[Data Boundary: Start]
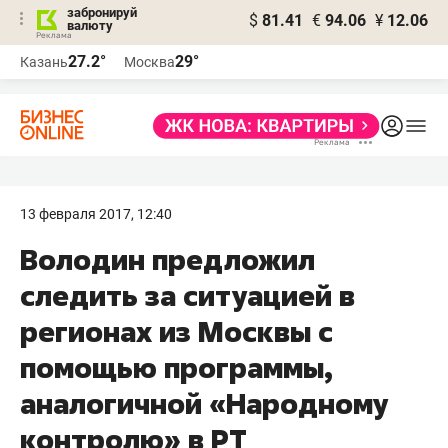
забронируй
$
81.41
€
94.06
¥
12.06
валюту
27.2°
29°
Казань
Москва
13 февраля 2017, 12:40
Володин предложил
следить за ситуацией в
регионах из Москвы с
помощью программы,
аналогичной «Народному
контролю» в РТ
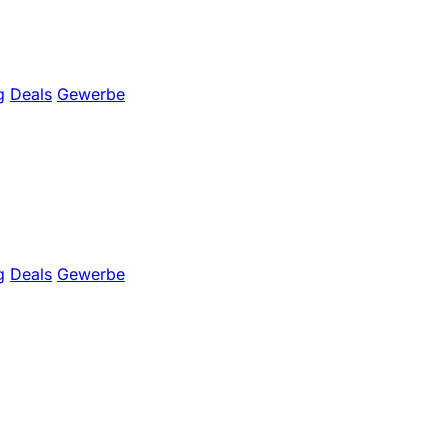
g
Deals
Gewerbe
g
Deals
Gewerbe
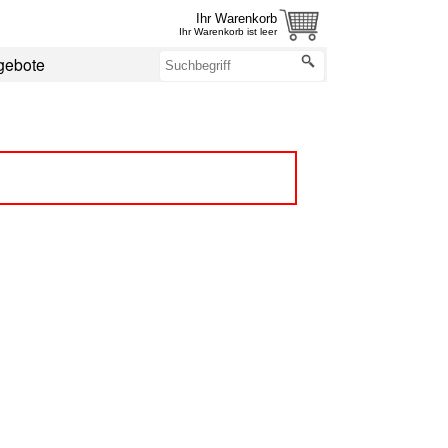
Ihr Warenkorb
Ihr Warenkorb ist leer
gebote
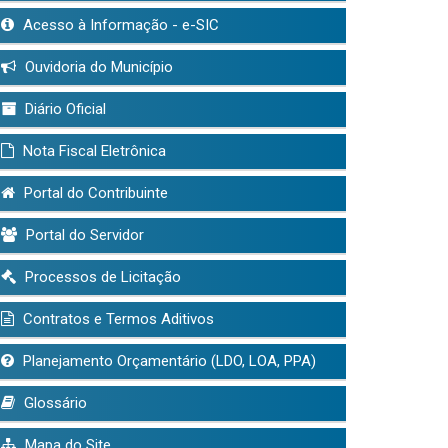
Acesso à Informação - e-SIC
Ouvidoria do Município
Diário Oficial
Nota Fiscal Eletrônica
Portal do Contribuinte
Portal do Servidor
Processos de Licitação
Contratos e Termos Aditivos
Planejamento Orçamentário (LDO, LOA, PPA)
Glossário
Mapa do Site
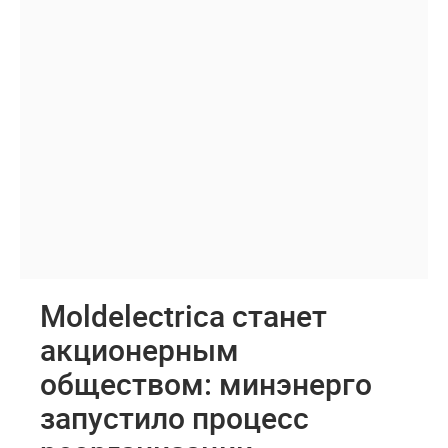
Moldelectrica станет
акционерным
обществом: минэнерго
запустило процесс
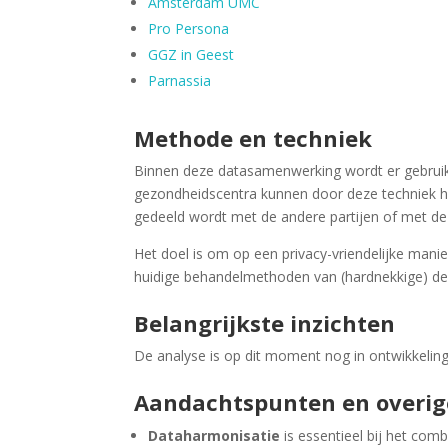
Amsterdam UMC
Pro Persona
GGZ in Geest
Parnassia
Methode en techniek
Binnen deze datasamenwerking wordt er gebru
gezondheidscentra kunnen door deze techniek hu
gedeeld wordt met de andere partijen of met de 
Het doel is om op een privacy-vriendelijke manier
huidige behandelmethoden van (hardnekkige) depr
Belangrijkste inzichten
De analyse is op dit moment nog in ontwikkelin
Aandachtspunten en overi
Dataharmonisatie
is essentieel bij het com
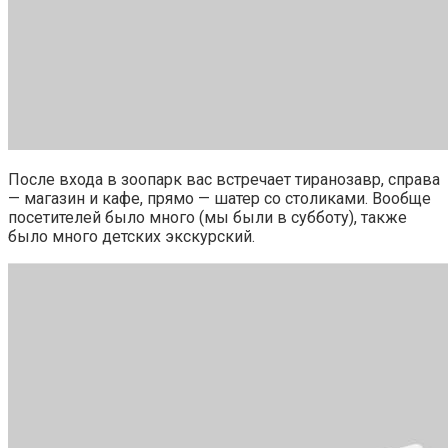
После входа в зоопарк вас встречает тиранозавр, справа
— магазин и кафе, прямо — шатер со столиками. Вообще
посетителей было много (мы были в субботу), также
было много детских экскурский.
[Data Boundary: End]
Exactly as written, copy the entries above without their pictures.

забронируй
$
81.41
€
94.06
¥
12.06
валюту
27.2°
29°
Казань
Москва
13 февраля 2017, 12:40
Володин предложил
следить за ситуацией в
регионах из Москвы с
помощью программы,
аналогичной «Народному
контролю» в РТ
g
Deals
Gewerbe
g
Deals
Gewerbe
Ihr Warenkorb
Ihr Warenkorb ist leer
gebote
Acesso à Informação - e-SIC
Ouvidoria do Município
Diário Oficial
Nota Fiscal Eletrônica
Portal do Contribuinte
Portal do Servidor
Processos de Licitação
Contratos e Termos Aditivos
Planejamento Orçamentário (LDO, LOA, PPA)
Glossário
Mapa do Site
Moldelectrica станет
акционерным
обществом: минэнерго
запустило процесс
Amsterdam UMC
Pro Persona
GGZ in Geest
Parnassia
Methode en techniek
Binnen deze datasamenwerking wordt er gebru
gezondheidscentra kunnen door deze techniek hu
gedeeld wordt met de andere partijen of met de 
Het doel is om op een privacy-vriendelijke manier
huidige behandelmethoden van (hardnekkige) depr
Belangrijkste inzichten
De analyse is op dit moment nog in ontwikkelin
Aandachtspunten en overi
Dataharmonisatie
is essentieel bij het com
После входа в зоопарк вас встречает тиранозавр, справа
— магазин и кафе, прямо — шатер со столиками. Вообще
посетителей было много (мы были в субботу), также
было много детских экскурский.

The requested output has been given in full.